%%
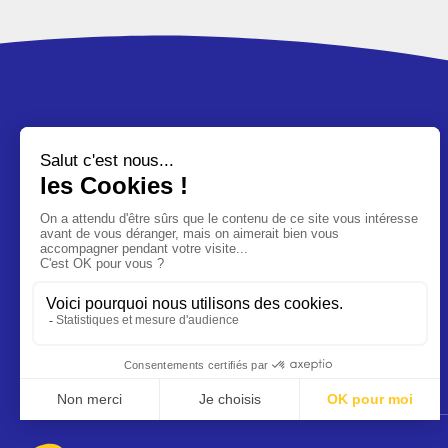
AX-SYSTEMES
AX-SYSTEMES, votre partenaire expert des
systèmes d’étanchéité pour des pénétrations sûrs
dans les bâtiments.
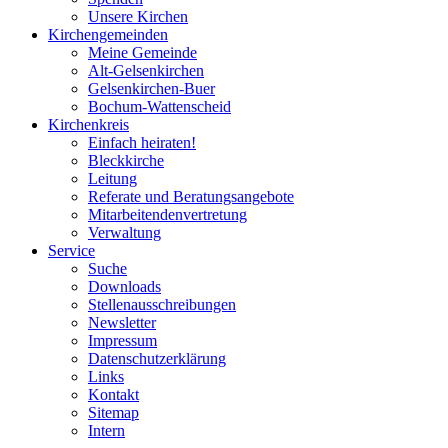
Unsere Kirchen
Kirchengemeinden
Meine Gemeinde
Alt-Gelsenkirchen
Gelsenkirchen-Buer
Bochum-Wattenscheid
Kirchenkreis
Einfach heiraten!
Bleckkirche
Leitung
Referate und Beratungsangebote
Mitarbeitendenvertretung
Verwaltung
Service
Suche
Downloads
Stellenausschreibungen
Newsletter
Impressum
Datenschutzerklärung
Links
Kontakt
Sitemap
Intern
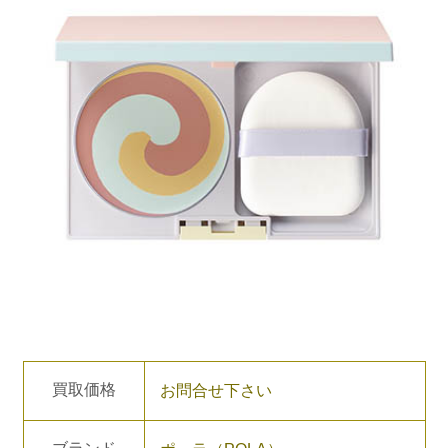
買取価格
お問合せ下さい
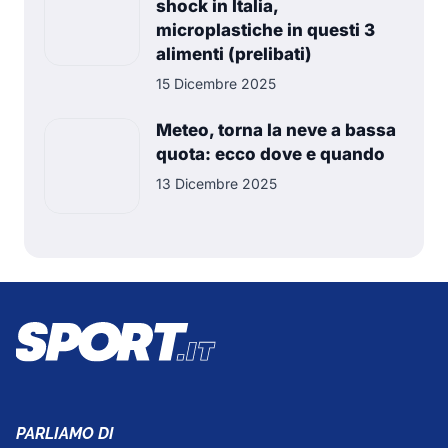
shock in Italia,
microplastiche in questi 3
alimenti (prelibati)
15 Dicembre 2025
Meteo, torna la neve a bassa
quota: ecco dove e quando
13 Dicembre 2025
PARLIAMO DI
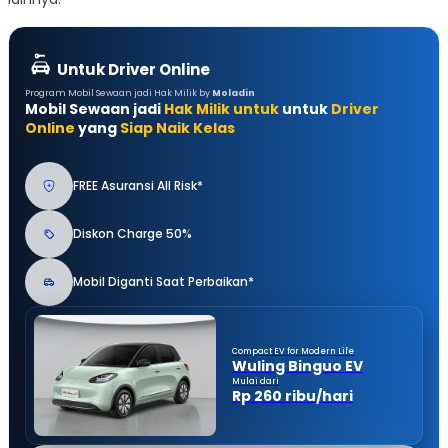
Untuk Driver Online
Program Mobil Sewaan jadi Hak Milik by
Moladin
Mobil Sewaan jadi
Hak Milik untuk
untuk
Driver
Online
yang
Siap Naik Kelas
FREE Asuransi All Risk*
Diskon Charge 50%
Mobil Diganti Saat Perbaikan*
Compact EV for Modern Life
Wuling Binguo EV
Mulai dari
Rp 260 ribu/hari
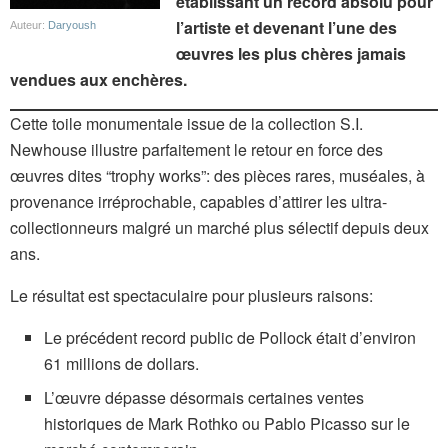
établissant un record absolu pour
l’artiste et devenant l’une des
Auteur:
Daryoush
œuvres les plus chères jamais
vendues aux enchères.
Cette toile monumentale issue de la collection S.I.
Newhouse illustre parfaitement le retour en force des
œuvres dites “trophy works”: des pièces rares, muséales, à
provenance irréprochable, capables d’attirer les ultra-
collectionneurs malgré un marché plus sélectif depuis deux
ans.
Le résultat est spectaculaire pour plusieurs raisons:
Le précédent record public de Pollock était d’environ
61 millions de dollars.
L’œuvre dépasse désormais certaines ventes
historiques de Mark Rothko ou Pablo Picasso sur le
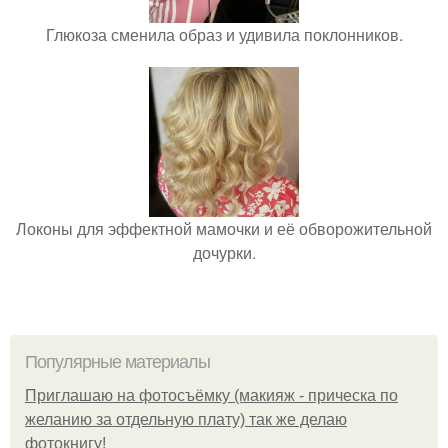
Глюкоза сменила образ и удивила поклонников.
Локоны для эффектной мамочки и её обворожительной
дочурки.
Популярные материалы
Приглашаю на фотосъёмку (макияж - прическа по
желанию за отдельную плату) так же делаю
фотокнигу!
%%
■ **REQUIREMENT**
Leave out the images and write out the lines above exactly, from the one with "quota: ecco dove e quando" up to and including the one with "l’artiste et devenant l’une des".

■ **TASK ANSWER**
quota: ecco dove e quando
13 Dicembre 2025
PARLIAMO DI
Untuk Driver Online
Program Mobil Sewaan jadi Hak Milik by
Moladin
Mobil Sewaan jadi
Hak Milik untuk
untuk
Driver
Online
yang
Siap Naik Kelas
FREE Asuransi All Risk*
Diskon Charge 50%
Mobil Diganti Saat Perbaikan*
Compact EV for Modern Life
Wuling Binguo EV
Mulai dari
Rp 260 ribu/hari
établissant un record absolu pour
l’artiste et devenant l’une des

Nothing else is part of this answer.